4. Evidence against the destruction of the Amber Room


The raw material

Amber developed more than 50 million years ago from the resin of giant needle forests, which were  flooded later on by the Baltic Sea. The resin of the Amber Pine flowed for thousands of generations into the ground forming a layer together with other dead plants, which has been conserved for millions of years. Storms recover these layers and bring the Amber to shore. Ocean currents and conditions of the ground formed large deposits of Amber, like for example in the Samland, where Amber is not only being collected at the beach, but also dug out of the ground. Like with coal, large layers of sand are removed to get access to the burried Amber. The largest occurences are at the Baltic Sea, but also in the Dominican Republic, in Central America, Africa, Greece and even inside some countries. The layers below coal offer the best chances of finding Amber.

People very soon were attracted to the coloured and lightweight stones. By mixture of different resins and other materials, nature has developed Amber in many different colours. There is white, yellow, red and brown Amber and more seldom even black, green and blue Amber. There are also differences in transparency reaching from clear to dim. Amber also exists in many different sizes starting from very small taken by tourists as souveniers to large Amber parts weighing several pounds.

The Amber collection of Königsberg included a stone of the size of a head, the Polish Amber Museum in Marlbork had one of similar size and about 15 years ago, one found 24 Amber stones of 6 pounds each near the fisher village Svetoja and delivered them to the Amber museum in Palanga.

Raw Amber

The Amber museum in Ribnitz-Damgarten is a proud owner of a piece with 22 ounces and a private collector on the island of Rügen owns a piece weighing 36 ounces. The largest piece ever found is owned by the Berlin Museum of Nature. Its weight is about 22 pounds and it is in raw condition, which is why many visitors to the museum do not even pay enough attention ot it. Not only its colour but also something else remains hidden to the visitor.


Amber with inclusions

Of particular noteworthiness are so-called "inclusions". Parts of trees, feathers, leaves, flowers, insects or lizards have been covered and conserved by the resin.
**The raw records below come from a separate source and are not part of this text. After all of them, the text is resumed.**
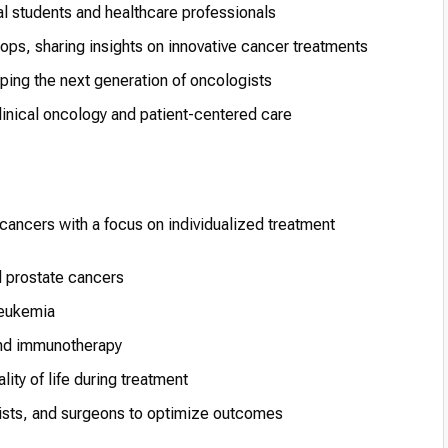
al students and healthcare professionals
ps, sharing insights on innovative cancer treatments
ing the next generation of oncologists
inical oncology and patient-centered care
 cancers with a focus on individualized treatment
d prostate cancers
leukemia
and immunotherapy
ity of life during treatment
ists, and surgeons to optimize outcomes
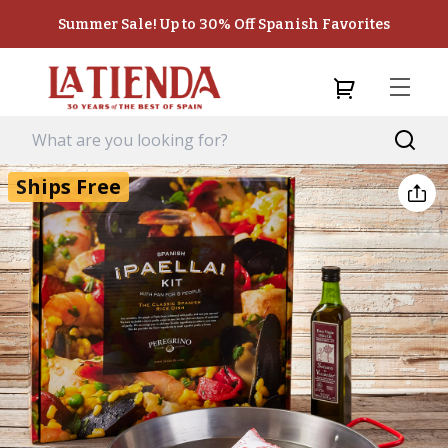
Summer Sale! Up to 30% Off Spanish Favorites
Ships Free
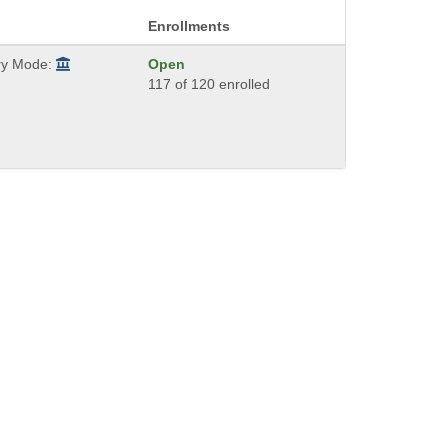
Enrollments
ry Mode:
Open
117 of 120 enrolled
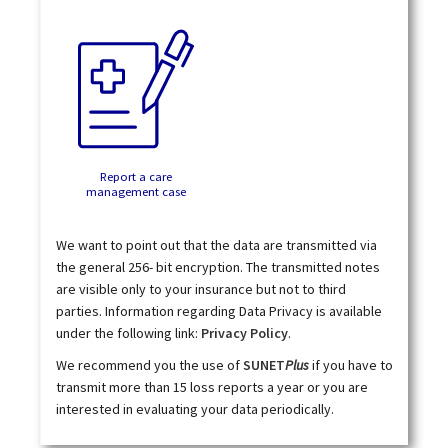
Report a care
management case
We want to point out that the data are transmitted via
the general 256- bit encryption. The transmitted notes
are visible only to your insurance but not to third
parties. Information regarding Data Privacy is available
under the following link:
Privacy Policy
.
We recommend you the use of
SUNET
Plus
if you have to
transmit more than 15 loss reports a year or you are
interested in evaluating your data periodically.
The smallest inclusions are hardly recognizable to the eye.
Among 650 known species of included animals are snails, spiders and scorpions. 6000 kind of insects have been found in Amber.
Starting from flees up to a lizard found in the  Dominican Republic measuring 3 inches.
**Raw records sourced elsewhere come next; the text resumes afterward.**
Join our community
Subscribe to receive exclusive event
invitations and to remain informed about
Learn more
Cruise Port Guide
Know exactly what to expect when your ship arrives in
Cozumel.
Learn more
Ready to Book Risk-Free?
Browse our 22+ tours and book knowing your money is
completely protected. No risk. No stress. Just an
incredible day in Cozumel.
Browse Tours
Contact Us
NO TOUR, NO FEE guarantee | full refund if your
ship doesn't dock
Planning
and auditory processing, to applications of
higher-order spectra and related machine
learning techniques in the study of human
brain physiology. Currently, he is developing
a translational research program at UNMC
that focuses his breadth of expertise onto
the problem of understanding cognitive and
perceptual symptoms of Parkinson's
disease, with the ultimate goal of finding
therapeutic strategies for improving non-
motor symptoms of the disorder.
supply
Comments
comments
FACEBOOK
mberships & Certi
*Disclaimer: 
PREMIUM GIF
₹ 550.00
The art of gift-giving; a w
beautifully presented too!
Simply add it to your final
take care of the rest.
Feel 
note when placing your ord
Phonecians, Greek, Romans, Vikings, Germans, Baltics and Slavic peoples considered Amber to be "tears of the sun" or "urin of the gods". Later, it was thought to be petrified honey or hardened oil. It is not known exactly if Romans or Russians were the first to identify Amber as hardened resin. Anyway, Amber was very pupular because of its golden shine, its rare occurence and also its softness.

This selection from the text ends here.